The idea of Monday qualifiers may change in the next 12 months. There may be no space for them in designated events, where the purse is $20 million. We saw three local qualifiers play in the WM Phoenix Open, one of which was Andre Metzger, a 41-year-old who very seriously told me 8.5 years ago that he saw major championships in his future. That hasn’t happened, and Metzger has only twice Monday’d into a Tour event. But it begs the question, why hasn’t he made it? Why have other players made it? It’s a question that confuses just about everyone.
“I can’t tell you how many times I’ve asked my caddie, my coach, my physio, my wife — why me?” Adam Hadwin told me during a practice round in Phoenix. It was a rare piece of vulnerability from a man who has made $16 million in his Tour career. Mackenzie Hughes’ caddie Jace Walker jumped in.
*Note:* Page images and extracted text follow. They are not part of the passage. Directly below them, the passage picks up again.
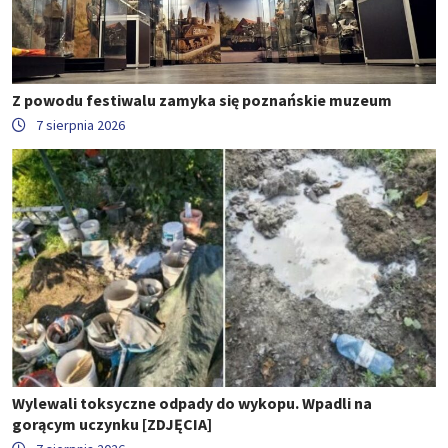
Z powodu festiwalu zamyka się poznańskie muzeum
7 sierpnia 2026
Wylewali toksyczne odpady do wykopu. Wpadli na
gorącym uczynku [ZDJĘCIA]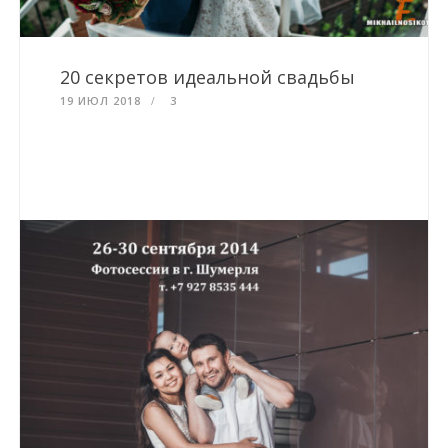
20 секретов идеальной свадьбы
19 ИЮЛ 2018
3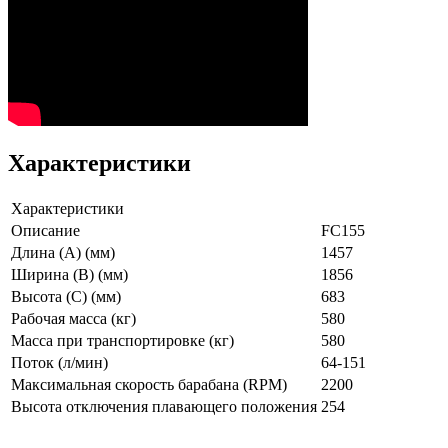
Характеристики
Характеристики
Описание
FC155
Длина (A) (мм)
1457
Ширина (B) (мм)
1856
Высота (C) (мм)
683
Рабочая масса (кг)
580
Масса при транспортировке (кг)
580
Поток (л/мин)
64-151
Максимальная скорость барабана (RPM)
2200
Высота отключения плавающего положения
254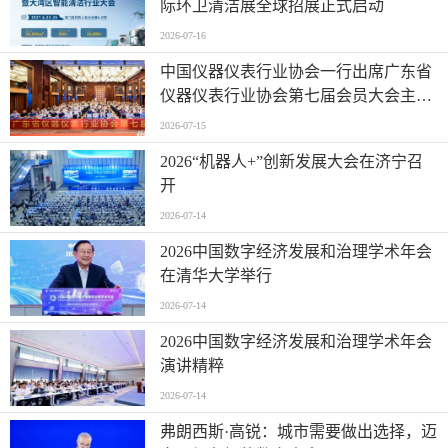
际环卫清洁展全球招展正式启动
2026-07-16
中国仪器仪表行业协会一行出席广东省
仪器仪表行业协会第七届会员大会主题
活动并进行走访交流
2026-07-15
2026“机器人+”创新发展大会在济宁召
开
2026-07-14
2026中国数字经济发展和治理学术年会
在清华大学举行
2026-07-14
2026中国数字经济发展和治理学术年会
演讲精粹
2026-07-14
弗朗西斯·高锐：城市需要做出选择，迈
To use modern slang, Jace knows ball. Before he became a full-time looper, his game was good enough to kick around the mini tours. He once nearly qualified into the Phoenix Open himself until a guy named Luke List came along and kicked his low score out. After he heard Hadwin’s indecision, Walker directed his pointer finger to his temple and told Hadwin that the level of cocky-confidence he’s exuded throughout his career is the difference maker. Walker then recited stories from years ago where Hadwin and other Canadian pros who “made it” showed off their abilities as if they were universally known. Hitting flop shots on the first try that no one else could hit. Harmless things like that stood out over time to Walker while Hadwin didn’t even pay them any attention. It’s not exactly a concrete answer for Hadwin’s “Why me?” but I did like it.
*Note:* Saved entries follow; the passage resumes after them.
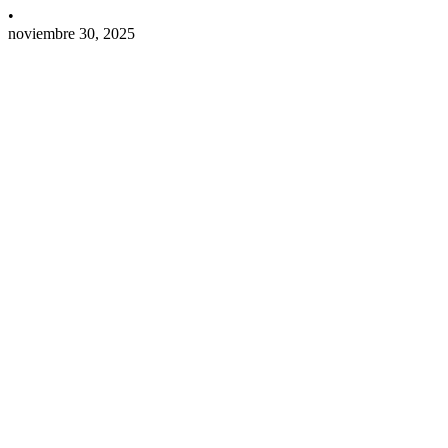
•
noviembre 30, 2025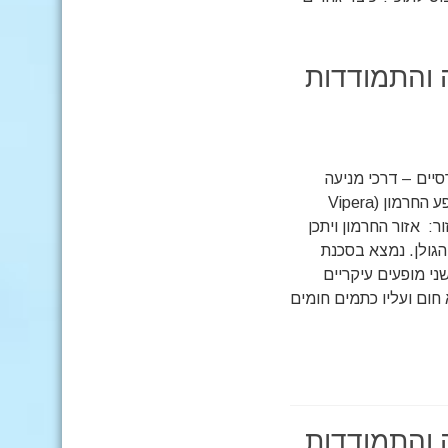
ה והתמודדות
סיים – דרכי מניעה
והתמודדות חלק ב' . צפע החרמון (Vipera
נפוץ באזור: אזור החרמון ויתכן
הגולן. נמצא בסכנת
ני מופעים עיקריים
חום ועליו כתמים חומים
ה והתמודדות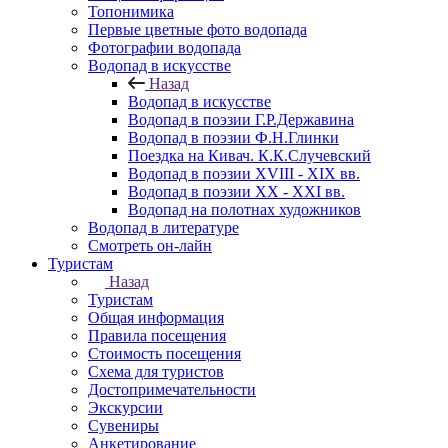
Топонимика
Первые цветные фото водопада
Фотографии водопада
Водопад в искусстве
Назад
Водопад в искусстве
Водопад в поэзии Г.Р.Державина
Водопад в поэзии Ф.Н.Глинки
Поездка на Кивач. К.К.Случевский
Водопад в поэзии XVIII - XIX вв.
Водопад в поэзии XX - XXI вв.
Водопад на полотнах художников
Водопад в литературе
Смотреть он-лайн
Туристам
Назад
Туристам
Общая информация
Правила посещения
Стоимость посещения
Схема для туристов
Достопримечательности
Экскурсии
Сувениры
Анкетирование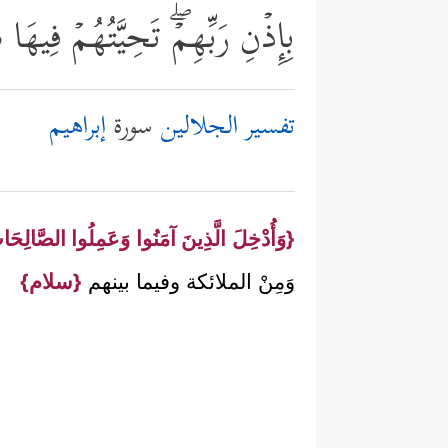
بِإِذۡنِ رَبِّهِمۡۖ تَحِیَّتُهُمۡ فِیهَا 
تفسير الجلالين
سورة
إبراهيم
{وَأُدْخِلَ الَّذِينَ آمَنُوا وَعَمِلُوا الصَّالِحَ
وَمِنْ الملائكة وفيما بينهم
{سلام}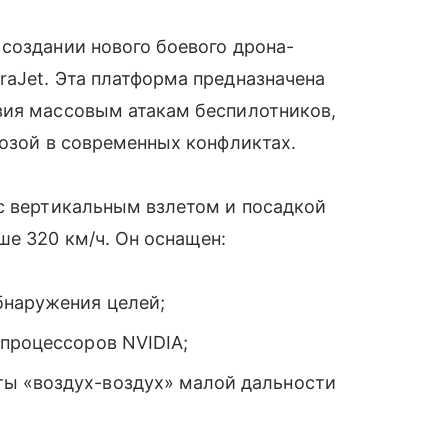
 создании нового боевого дрона-
aJet. Эта платформа предназначена
вия массовым атакам беспилотников,
розой в современных конфликтах.
с вертикальным взлетом и посадкой
ше 320 км/ч. Он оснащен:
бнаружения целей;
 процессоров NVIDIA;
ы «воздух-воздух» малой дальности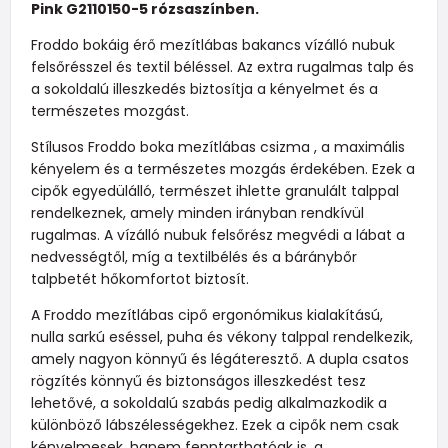
Pink G2110150-5 rózsaszínben.
Froddo bokáig érő mezítlábas bakancs vízálló nubuk
felsőrésszel és textil béléssel. Az extra rugalmas talp és
a sokoldalú illeszkedés biztosítja a kényelmet és a
természetes mozgást.
Stílusos Froddo boka mezítlábas csizma , a maximális
kényelem és a természetes mozgás érdekében. Ezek a
cipők egyedülálló, természet ihlette granulált talppal
rendelkeznek, amely minden irányban rendkívül
rugalmas. A vízálló nubuk felsőrész megvédi a lábat a
nedvességtől, míg a textilbélés és a báránybőr
talpbetét hőkomfortot biztosít.
A Froddo mezítlábas cipő ergonómikus kialakítású,
nulla sarkú eséssel, puha és vékony talppal rendelkezik,
amely nagyon könnyű és légáteresztő. A dupla csatos
rögzítés könnyű és biztonságos illeszkedést tesz
lehetővé, a sokoldalú szabás pedig alkalmazkodik a
különböző lábszélességekhez. Ezek a cipők nem csak
kényelmesek, hanem fenntarthatóak is, a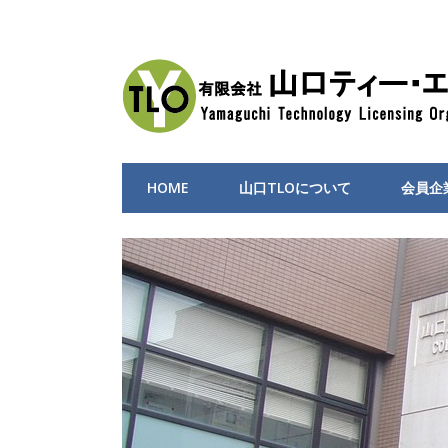
HOME
山口TLOについて
会員企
13. The money cannot be ignored
Max Homa made $2.18 million for a solo second-place finish, one week after Nick Taylor did exactly the same. They each have previously won tournaments in California, but neither of those wins were as valuable as these runner-up finishes. Should we be stunned by the figures when we knew this was coming? Maybe not. But the sticker shock is still there, at least in this first season of designated events. Many Tour pros would consider $2.3 million a very good year. Now players can bag that total in a single week — without winning.
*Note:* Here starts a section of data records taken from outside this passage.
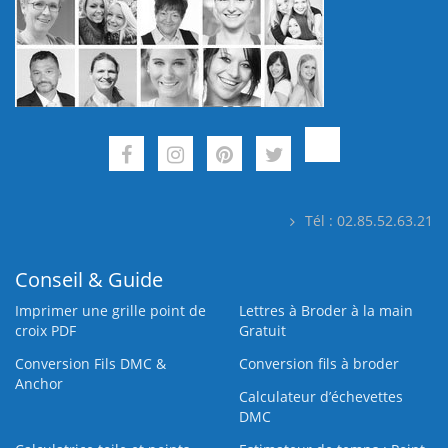
Tél : 02.85.52.63.21
Conseil & Guide
Imprimer une grille point de
Lettres à Broder à la main
croix PDF
Gratuit
Conversion Fils DMC &
Conversion fils à broder
Anchor
Calculateur d’échevettes
DMC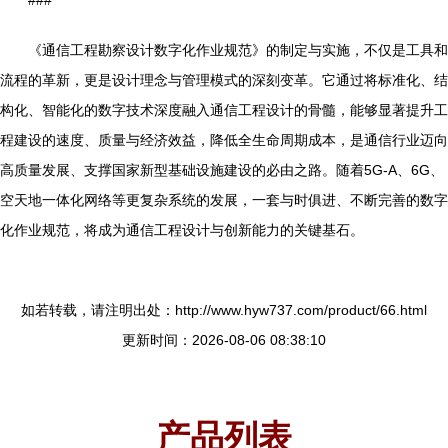
《通信工程勘察设计数字化作业规范》的制定与实施，不仅是工具和
流程的革新，更是设计理念与管理模式的深刻变革。它通过将标准化、结
构化、智能化的数字技术深度融入通信工程设计的骨髓，能够显著提升工
程建设的速度、质量与经济效益，降低全生命周期成本，是通信行业迈向
高质量发展、支撑国家新型基础设施建设的必由之路。随着5G-A、6G、
空天地一体化网络等更复杂系统的发展，一套与时俱进、不断完善的数字
化作业规范，将成为通信工程设计与创新能力的关键基石。
如若转载，请注明出处：http://www.hyw737.com/product/66.html
更新时间：2026-08-06 08:38:10
产品列表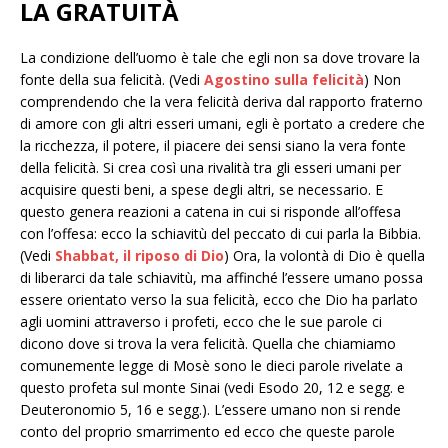
LA GRATUITÀ
La condizione dell’uomo è tale che egli non sa dove trovare la
fonte della sua felicità. (Vedi
Agostino sulla felicità
) Non
comprendendo che la vera felicità deriva dal rapporto fraterno
di amore con gli altri esseri umani, egli è portato a credere che
la ricchezza, il potere, il piacere dei sensi siano la vera fonte
della felicità. Si crea così una rivalità tra gli esseri umani per
acquisire questi beni, a spese degli altri, se necessario. E
questo genera reazioni a catena in cui si risponde all’offesa
con l’offesa: ecco la schiavitù del peccato di cui parla la Bibbia.
(Vedi
Shabbat, il riposo di Dio
) Ora, la volontà di Dio è quella
di liberarci da tale schiavitù, ma affinché l’essere umano possa
essere orientato verso la sua felicità, ecco che Dio ha parlato
agli uomini attraverso i profeti, ecco che le sue parole ci
dicono dove si trova la vera felicità. Quella che chiamiamo
comunemente legge di Mosè sono le dieci parole rivelate a
questo profeta sul monte Sinai (vedi Esodo 20, 12 e segg. e
Deuteronomio 5, 16 e segg.). L’essere umano non si rende
conto del proprio smarrimento ed ecco che queste parole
The money will be a talking point as players create their schedules to align with the biggest purses, but once the tournaments start, I think it fades into the background. Players are all just chasing a victory right up to the moment when it’s clear they won’t win. Then they’ll focus on the money. For some, they’ll eye up finishing 36th or better — that’s the $100,000 threshold. Others will have their hopes last longer, even all the way to the final stretch of holes. But when Taylor is trailing Scottie Scheffler by three with one hole to play, it’s Money Time. When Jon Rahm has guaranteed victory and Homa is lining up a 4-footer on 18 for solo second, it’s Money Time. Literally, Homa’s final stroke at the Genesis earned him an extra $400,000. Through a separate lens, he snatched $400,000 from Patrick Cantlay, who finished solo third. At some point, you can’t ignore it. “I’ve never thought of money,” Homa’s caddie Joe Greiner said, “but we are playing for so much money that you do have to think of it.”
I appreciated the candor. Yes, it is possible to be humble and revealing at the same time.